[Activity]
Print every record below exactly as it stands, but leave out the pictures.
--- The records ---
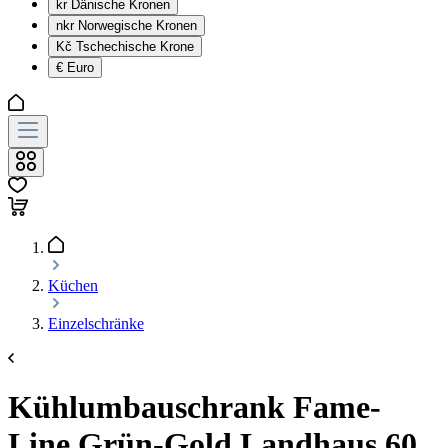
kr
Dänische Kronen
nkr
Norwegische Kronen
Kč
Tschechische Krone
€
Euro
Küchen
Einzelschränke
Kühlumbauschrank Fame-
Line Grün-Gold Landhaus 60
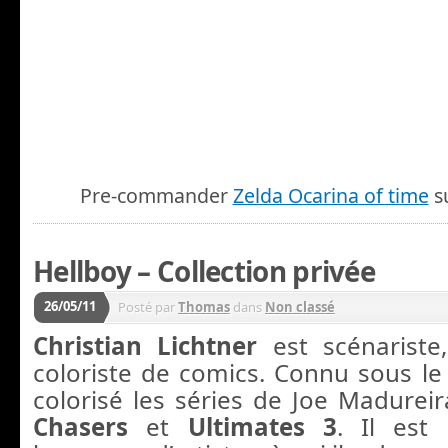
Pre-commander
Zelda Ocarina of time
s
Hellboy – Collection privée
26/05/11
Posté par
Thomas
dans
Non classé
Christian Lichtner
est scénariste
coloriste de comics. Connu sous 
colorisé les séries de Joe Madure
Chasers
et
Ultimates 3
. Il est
---
[Exercise answer]
kr
Dänische Kronen
nkr
Norwegische Kronen
Kč
Tschechische Krone
€
Euro
Küchen
Einzelschränke
Kühlumbauschrank Fame-
Line Grün-Gold Landhaus 60
Pre-commander
Zelda Ocarina of time
s
Hellboy – Collection privée
26/05/11
Posté par
Thomas
dans
Non classé
Christian Lichtner
est scénariste
coloriste de comics. Connu sous 
colorisé les séries de Joe Madure
Chasers
et
Ultimates 3
. Il est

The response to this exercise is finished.